Notice of Pre-AIA  or AIA  Status
The present application, filed on or after March 16, 2013, is being examined under the first inventor to file provisions of the AIA .

Response to Amendment
This is in response to Applicant’s request for continued examination which was filed on 11/23/2020 and has been entered. Claims 1, 23, 27 and 30 have been amended. No claims have been cancelled. No claims have been added. Claims 1-30 are pending in this application.
	
	
Response to Arguments
Claim 1 is amended to additionally recite “generate audio from a source different than the one or more media signals to playback as virtual sounds that originate from the one or more candidate spatial locations”. Independent claims 23, 27 and 30 are similarly amended. Applicant’s arguments with respect to claims have been considered but are moot because the arguments do not apply to the combination of references being used in the current rejection. 

Claim Rejections - 35 USC § 102
The following is a quotation of the appropriate paragraphs of 35 U.S.C. 102 that form the basis for the rejections under this section made in this Office action:
A person shall be entitled to a patent unless –

(a)(2) the claimed invention was described in a patent issued under section 151, or in an application for patent published or deemed published under section 122(b), in which the patent or application, as the case may be, names another inventor and was effectively filed before the effective filing date of the claimed invention.

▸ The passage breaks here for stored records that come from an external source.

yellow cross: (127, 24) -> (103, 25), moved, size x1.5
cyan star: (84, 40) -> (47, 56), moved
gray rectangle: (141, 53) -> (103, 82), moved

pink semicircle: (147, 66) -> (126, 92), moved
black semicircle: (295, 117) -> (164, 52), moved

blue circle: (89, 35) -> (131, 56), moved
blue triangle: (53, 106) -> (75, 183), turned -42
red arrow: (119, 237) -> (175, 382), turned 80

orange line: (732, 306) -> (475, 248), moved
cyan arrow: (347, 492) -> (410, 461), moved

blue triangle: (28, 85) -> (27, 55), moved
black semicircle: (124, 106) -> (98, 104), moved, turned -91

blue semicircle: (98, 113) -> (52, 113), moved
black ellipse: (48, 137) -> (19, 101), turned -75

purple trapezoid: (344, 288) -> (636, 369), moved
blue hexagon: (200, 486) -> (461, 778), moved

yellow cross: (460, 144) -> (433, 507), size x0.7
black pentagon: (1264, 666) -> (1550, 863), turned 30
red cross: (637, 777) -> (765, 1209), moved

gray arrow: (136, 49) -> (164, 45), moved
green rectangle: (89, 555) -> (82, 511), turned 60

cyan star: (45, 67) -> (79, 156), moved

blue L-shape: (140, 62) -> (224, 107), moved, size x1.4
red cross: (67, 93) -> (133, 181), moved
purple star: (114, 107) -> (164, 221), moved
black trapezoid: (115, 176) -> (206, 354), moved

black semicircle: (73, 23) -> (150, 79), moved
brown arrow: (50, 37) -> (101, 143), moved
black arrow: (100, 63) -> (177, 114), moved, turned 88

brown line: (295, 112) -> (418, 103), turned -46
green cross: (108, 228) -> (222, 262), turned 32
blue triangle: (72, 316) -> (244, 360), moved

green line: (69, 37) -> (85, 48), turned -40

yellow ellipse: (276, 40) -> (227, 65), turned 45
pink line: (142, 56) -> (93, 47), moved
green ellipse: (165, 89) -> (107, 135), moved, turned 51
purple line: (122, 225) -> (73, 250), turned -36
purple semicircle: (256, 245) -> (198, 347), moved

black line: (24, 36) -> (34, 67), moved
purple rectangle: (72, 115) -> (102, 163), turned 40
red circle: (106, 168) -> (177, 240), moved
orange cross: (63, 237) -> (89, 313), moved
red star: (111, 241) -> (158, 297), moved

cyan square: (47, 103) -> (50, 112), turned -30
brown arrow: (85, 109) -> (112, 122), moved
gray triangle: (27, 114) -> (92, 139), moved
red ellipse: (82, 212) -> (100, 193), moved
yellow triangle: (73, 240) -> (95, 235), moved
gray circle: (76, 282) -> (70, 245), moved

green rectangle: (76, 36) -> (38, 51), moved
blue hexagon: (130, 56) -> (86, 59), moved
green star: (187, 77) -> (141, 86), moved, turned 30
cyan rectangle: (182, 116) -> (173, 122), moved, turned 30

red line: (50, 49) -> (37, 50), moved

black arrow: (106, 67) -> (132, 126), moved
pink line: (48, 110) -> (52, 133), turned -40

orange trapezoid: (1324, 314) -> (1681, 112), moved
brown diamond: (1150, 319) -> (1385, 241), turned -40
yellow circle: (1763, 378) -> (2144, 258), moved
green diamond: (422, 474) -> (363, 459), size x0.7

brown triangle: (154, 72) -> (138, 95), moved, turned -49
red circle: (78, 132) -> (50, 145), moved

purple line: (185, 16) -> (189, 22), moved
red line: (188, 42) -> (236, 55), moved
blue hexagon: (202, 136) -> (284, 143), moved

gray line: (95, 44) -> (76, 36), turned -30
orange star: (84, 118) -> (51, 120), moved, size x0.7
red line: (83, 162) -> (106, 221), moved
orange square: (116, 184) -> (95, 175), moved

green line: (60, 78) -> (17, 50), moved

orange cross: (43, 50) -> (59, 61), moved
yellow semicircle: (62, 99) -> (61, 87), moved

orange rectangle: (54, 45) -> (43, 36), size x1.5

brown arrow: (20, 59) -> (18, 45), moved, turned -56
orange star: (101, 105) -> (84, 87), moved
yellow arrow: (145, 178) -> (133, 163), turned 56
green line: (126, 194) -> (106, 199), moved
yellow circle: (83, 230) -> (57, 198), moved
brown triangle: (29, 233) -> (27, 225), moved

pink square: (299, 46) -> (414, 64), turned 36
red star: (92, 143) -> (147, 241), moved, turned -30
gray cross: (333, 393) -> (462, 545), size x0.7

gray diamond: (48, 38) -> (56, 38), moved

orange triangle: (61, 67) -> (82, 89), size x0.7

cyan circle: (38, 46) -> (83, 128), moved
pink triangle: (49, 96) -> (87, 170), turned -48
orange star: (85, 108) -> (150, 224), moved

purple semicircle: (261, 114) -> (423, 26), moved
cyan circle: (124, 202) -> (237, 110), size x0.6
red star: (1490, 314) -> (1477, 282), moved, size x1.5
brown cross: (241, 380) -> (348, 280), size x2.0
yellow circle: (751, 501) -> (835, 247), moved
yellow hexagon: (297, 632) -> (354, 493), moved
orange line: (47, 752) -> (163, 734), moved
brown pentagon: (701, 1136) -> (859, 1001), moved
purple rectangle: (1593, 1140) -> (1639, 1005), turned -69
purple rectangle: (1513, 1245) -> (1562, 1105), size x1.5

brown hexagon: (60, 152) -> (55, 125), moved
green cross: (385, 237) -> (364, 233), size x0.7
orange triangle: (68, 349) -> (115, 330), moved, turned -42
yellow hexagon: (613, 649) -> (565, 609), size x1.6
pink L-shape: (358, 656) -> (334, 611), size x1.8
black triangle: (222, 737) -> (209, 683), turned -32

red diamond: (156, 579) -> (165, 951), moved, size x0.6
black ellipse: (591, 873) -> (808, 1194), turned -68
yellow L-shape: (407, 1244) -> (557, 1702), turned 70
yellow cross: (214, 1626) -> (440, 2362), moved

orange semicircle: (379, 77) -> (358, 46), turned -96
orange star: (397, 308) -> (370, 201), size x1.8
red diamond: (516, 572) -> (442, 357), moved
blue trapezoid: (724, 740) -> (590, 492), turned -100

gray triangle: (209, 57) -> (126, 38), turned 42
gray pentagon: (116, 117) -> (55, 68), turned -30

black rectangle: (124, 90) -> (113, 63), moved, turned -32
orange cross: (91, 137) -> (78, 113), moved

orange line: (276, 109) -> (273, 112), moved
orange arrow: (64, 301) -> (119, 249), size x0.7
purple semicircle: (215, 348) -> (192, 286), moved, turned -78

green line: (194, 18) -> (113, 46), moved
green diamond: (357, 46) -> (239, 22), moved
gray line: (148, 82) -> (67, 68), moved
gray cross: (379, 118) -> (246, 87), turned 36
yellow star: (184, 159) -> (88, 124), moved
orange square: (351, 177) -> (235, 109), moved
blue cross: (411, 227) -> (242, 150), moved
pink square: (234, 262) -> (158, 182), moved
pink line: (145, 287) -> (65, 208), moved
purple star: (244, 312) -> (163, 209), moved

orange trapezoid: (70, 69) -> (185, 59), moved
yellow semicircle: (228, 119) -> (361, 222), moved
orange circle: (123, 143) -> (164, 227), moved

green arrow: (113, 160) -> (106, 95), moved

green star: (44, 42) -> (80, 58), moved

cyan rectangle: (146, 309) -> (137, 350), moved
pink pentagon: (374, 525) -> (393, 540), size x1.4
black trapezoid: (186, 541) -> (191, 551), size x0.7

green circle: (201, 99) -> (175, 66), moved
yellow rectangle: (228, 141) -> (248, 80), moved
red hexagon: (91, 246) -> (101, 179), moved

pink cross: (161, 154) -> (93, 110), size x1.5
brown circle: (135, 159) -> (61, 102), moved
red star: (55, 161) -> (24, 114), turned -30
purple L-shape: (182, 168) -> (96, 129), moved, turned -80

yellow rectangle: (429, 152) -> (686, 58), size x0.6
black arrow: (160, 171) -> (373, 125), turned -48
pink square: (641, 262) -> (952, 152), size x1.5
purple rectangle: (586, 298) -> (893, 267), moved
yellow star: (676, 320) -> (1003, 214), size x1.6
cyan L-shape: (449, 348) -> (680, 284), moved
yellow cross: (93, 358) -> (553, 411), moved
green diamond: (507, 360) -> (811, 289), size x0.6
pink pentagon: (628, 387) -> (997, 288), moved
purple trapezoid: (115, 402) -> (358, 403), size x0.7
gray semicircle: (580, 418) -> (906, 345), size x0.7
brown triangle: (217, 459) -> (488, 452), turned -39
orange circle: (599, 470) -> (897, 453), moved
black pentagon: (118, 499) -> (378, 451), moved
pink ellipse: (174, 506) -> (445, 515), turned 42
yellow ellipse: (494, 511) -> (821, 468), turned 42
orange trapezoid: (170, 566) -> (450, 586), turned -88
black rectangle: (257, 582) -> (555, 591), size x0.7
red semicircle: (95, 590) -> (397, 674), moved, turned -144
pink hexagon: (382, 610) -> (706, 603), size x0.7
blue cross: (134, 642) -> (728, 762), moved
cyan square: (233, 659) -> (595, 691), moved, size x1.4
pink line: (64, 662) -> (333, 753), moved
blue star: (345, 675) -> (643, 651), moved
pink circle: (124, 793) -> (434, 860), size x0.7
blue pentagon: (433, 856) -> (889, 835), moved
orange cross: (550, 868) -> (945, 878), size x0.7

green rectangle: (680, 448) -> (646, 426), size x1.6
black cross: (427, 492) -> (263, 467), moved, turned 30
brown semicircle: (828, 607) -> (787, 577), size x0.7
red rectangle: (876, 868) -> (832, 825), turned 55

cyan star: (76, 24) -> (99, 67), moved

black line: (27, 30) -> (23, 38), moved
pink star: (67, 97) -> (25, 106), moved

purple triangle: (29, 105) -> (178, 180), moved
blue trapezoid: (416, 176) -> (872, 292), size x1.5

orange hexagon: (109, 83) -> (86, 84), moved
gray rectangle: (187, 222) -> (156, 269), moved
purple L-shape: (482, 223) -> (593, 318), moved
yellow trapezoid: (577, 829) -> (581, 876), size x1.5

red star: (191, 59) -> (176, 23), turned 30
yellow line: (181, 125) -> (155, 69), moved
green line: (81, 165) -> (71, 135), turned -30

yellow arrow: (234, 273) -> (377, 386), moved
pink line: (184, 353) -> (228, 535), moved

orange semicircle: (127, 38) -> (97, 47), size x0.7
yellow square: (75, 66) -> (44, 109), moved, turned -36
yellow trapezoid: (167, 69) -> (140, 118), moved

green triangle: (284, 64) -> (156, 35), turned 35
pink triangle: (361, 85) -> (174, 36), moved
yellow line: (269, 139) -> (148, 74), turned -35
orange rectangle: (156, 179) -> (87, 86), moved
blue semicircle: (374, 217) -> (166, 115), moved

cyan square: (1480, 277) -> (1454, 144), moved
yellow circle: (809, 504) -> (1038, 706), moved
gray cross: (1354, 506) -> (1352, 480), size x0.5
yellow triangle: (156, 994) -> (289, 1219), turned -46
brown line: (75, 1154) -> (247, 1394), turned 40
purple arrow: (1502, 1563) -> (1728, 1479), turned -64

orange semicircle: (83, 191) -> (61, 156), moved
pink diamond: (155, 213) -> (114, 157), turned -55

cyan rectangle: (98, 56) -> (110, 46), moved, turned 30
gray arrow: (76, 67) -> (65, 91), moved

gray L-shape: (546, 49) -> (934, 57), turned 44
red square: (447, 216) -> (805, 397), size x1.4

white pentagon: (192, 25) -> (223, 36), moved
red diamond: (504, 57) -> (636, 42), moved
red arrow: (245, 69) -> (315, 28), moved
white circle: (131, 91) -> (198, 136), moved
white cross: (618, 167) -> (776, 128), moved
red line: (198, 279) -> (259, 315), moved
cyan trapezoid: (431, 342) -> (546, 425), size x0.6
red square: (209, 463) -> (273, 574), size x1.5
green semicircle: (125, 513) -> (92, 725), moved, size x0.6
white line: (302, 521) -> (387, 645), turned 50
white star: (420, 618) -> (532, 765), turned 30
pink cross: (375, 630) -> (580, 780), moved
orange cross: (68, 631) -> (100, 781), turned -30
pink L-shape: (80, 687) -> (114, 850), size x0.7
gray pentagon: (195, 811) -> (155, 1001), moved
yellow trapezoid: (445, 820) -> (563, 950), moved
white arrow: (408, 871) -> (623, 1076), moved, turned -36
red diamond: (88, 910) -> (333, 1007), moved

Claims 1-8, 11, 16-19 and 23-30 are rejected under 35 U.S.C. 102(a)(2) as being anticipated by U.S. Patent No. 9,654,644 (“Spittle et al.”).
Regarding claim 1, Spittle et al. discloses an apparatus (conference server 110) comprising: a processor configured to: 
	obtain one or more media signals (audio signals 123 of conference participants 120) associated with a scene (Fig. 2 audio conference scene in GUI 200);
	identify a spatial location in the scene for each source of the one or more media signals; 	identify audio content for each media signal of the one or more media signals (col. 8, lines 11-19, the central conference controller 111 may be configured to place the plurality of upstream audio signals 123 at particular locations within a 2D or 3D conference scene and generate information regarding the arrangement (i.e. the locations) of the plurality of upstream audio signals 123 within the conference scene);	
	determine, based on the identified spatial locations, one or more candidate spatial locations in the scene that are not associated with an audio source (col. 14, lines 29-33, the GUI 200 may allow to indicate and/or to modify additional sound locations 214 (which are illustrated as filled dots 214 in FIG. 2). Such sound locations 214 may be used to render sounds other than audio signals of the participants, e.g. conference notifications and/or music); and 
	generate audio from a source different than the one or more media signals to playback as virtual sounds that originate from the one or more candidate spatial locations (col. 27, lines 11-15, the scene manager can interpret the categorization tag provided alongside the audio signal and determine the appropriate processing based on the categorization tag by making use of a predefined X-point scene and to use one of the X talker locations of the predefined X-point scene for rendering the sound signal).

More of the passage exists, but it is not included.